TASK BRIEF —
Return each record verbatim, images excluded.

[Dataset records]
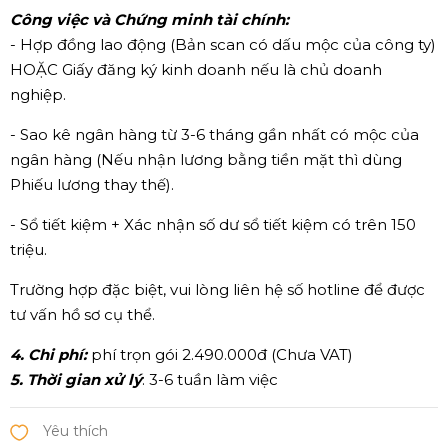
Công việc và Chứng minh tài chính:
- Hợp đồng lao động (Bản scan có dấu mộc của công ty)
HOẶC Giấy đăng ký kinh doanh nếu là chủ doanh
nghiệp.
- Sao kê ngân hàng từ 3-6 tháng gần nhất có mộc của
ngân hàng (Nếu nhận lương bằng tiền mặt thì dùng
Phiếu lương thay thế).
- Sổ tiết kiệm + Xác nhận số dư sổ tiết kiệm có trên 150
triệu.
Trường hợp đặc biệt, vui lòng liên hệ số hotline để được
tư vấn hồ sơ cụ thể.
4. Chi phí:
phí trọn gói 2.490.000đ (Chưa VAT)
5. Thời gian xử lý
: 3-6 tuần làm việc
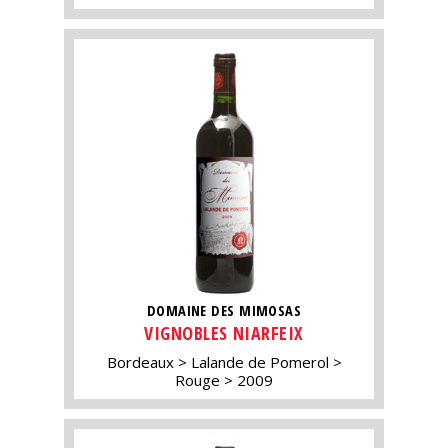
DOMAINE DES MIMOSAS
VIGNOBLES NIARFEIX
Bordeaux
Lalande de Pomerol
Rouge
2009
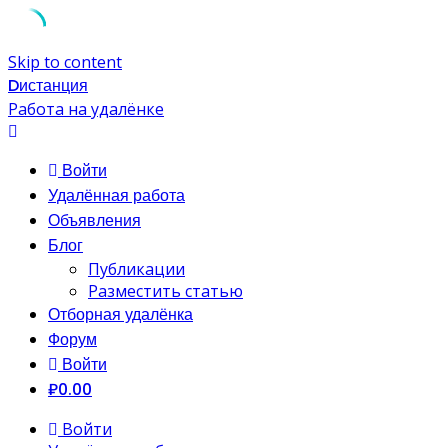
Skip to content
Dистанция
Работа на удалёнке
Войти
Удалённая работа
Объявления
Блог
Публикации
Разместить статью
Отборная удалёнка
Форум
Войти
₽0.00
Войти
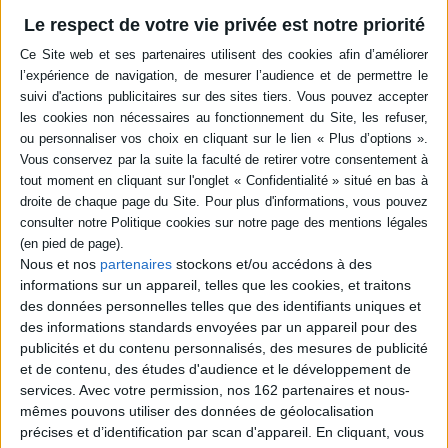
39,85 €
Le respect de votre vie privée est notre priorité
Dossiers
Nous et nos
partenaires
stockons et/ou accédons à des
informations sur un appareil, telles que les cookies, et traitons
des données personnelles telles que des identifiants uniques et
des informations standards envoyées par un appareil pour des
publicités et du contenu personnalisés, des mesures de publicité
et de contenu, des études d'audience et le développement de
services.
Avec votre permission, nos 162 partenaires et nous-
mêmes pouvons utiliser des données de géolocalisation
précises et d’identification par scan d'appareil. En cliquant, vous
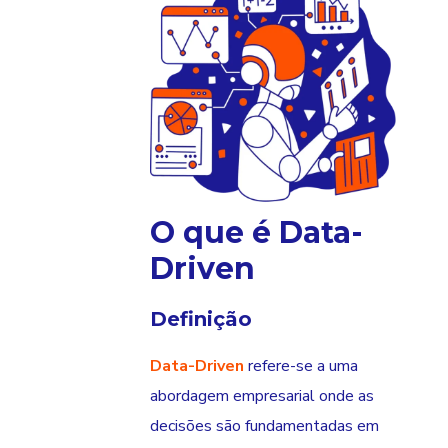
O que é Data-
Driven
Definição
Data-Driven
refere-se a uma
abordagem empresarial onde as
decisões são fundamentadas em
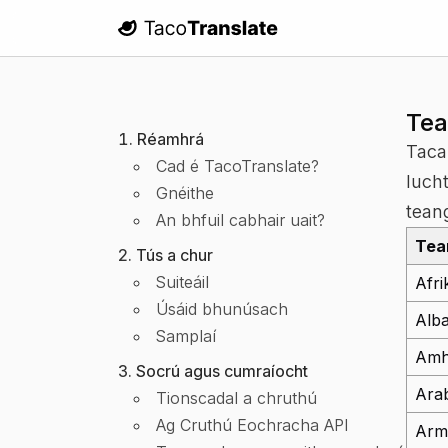
TacoTranslate
Tea
Réamhrá
Tacaí
Cad é TacoTranslate?
luch
Gnéithe
tean
An bhfuil cabhair uait?
Tea
Tús a chur
Suiteáil
Afri
Úsáid bhunúsach
Alb
Samplaí
Amh
Socrú agus cumraíocht
Ara
Tionscadal a chruthú
Ag Cruthú Eochracha API
Arm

ANSWER TO THIS PROBLEM —
Công việc và Chứng minh tài chính:
- Hợp đồng lao động (Bản scan có dấu mộc của công ty)
HOẶC Giấy đăng ký kinh doanh nếu là chủ doanh
nghiệp.
- Sao kê ngân hàng từ 3-6 tháng gần nhất có mộc của
ngân hàng (Nếu nhận lương bằng tiền mặt thì dùng
Phiếu lương thay thế).
- Sổ tiết kiệm + Xác nhận số dư sổ tiết kiệm có trên 150
triệu.
Trường hợp đặc biệt, vui lòng liên hệ số hotline để được
tư vấn hồ sơ cụ thể.
4. Chi phí:
phí trọn gói 2.490.000đ (Chưa VAT)
5. Thời gian xử lý
: 3-6 tuần làm việc
DOMAINE DES MIMOSAS
VIGNOBLES NIARFEIX
Bordeaux
Lalande de Pomerol
Rouge
2009
Skip to content
Dистанция
Работа на удалёнке
Войти
Удалённая работа
Объявления
Блог
Публикации
Разместить статью
Отборная удалёнка
Форум
Войти
₽0.00
Войти
39,85 €
Le respect de votre vie privée est notre priorité
Dossiers
Nous et nos
partenaires
stockons et/ou accédons à des
informations sur un appareil, telles que les cookies, et traitons
des données personnelles telles que des identifiants uniques et
des informations standards envoyées par un appareil pour des
publicités et du contenu personnalisés, des mesures de publicité
et de contenu, des études d'audience et le développement de
services.
Avec votre permission, nos 162 partenaires et nous-
mêmes pouvons utiliser des données de géolocalisation
précises et d’identification par scan d'appareil. En cliquant, vous
O que é Data-
Driven
Definição
Data-Driven
refere-se a uma
abordagem empresarial onde as
decisões são fundamentadas em
TacoTranslate
Tea
Réamhrá
Tacaí
Cad é TacoTranslate?
luch
Gnéithe
tean
An bhfuil cabhair uait?
Tea
Tús a chur
Suiteáil
Afri
Úsáid bhunúsach
Alb
Samplaí
Amh
Socrú agus cumraíocht
Ara
Tionscadal a chruthú
Ag Cruthú Eochracha API
Arm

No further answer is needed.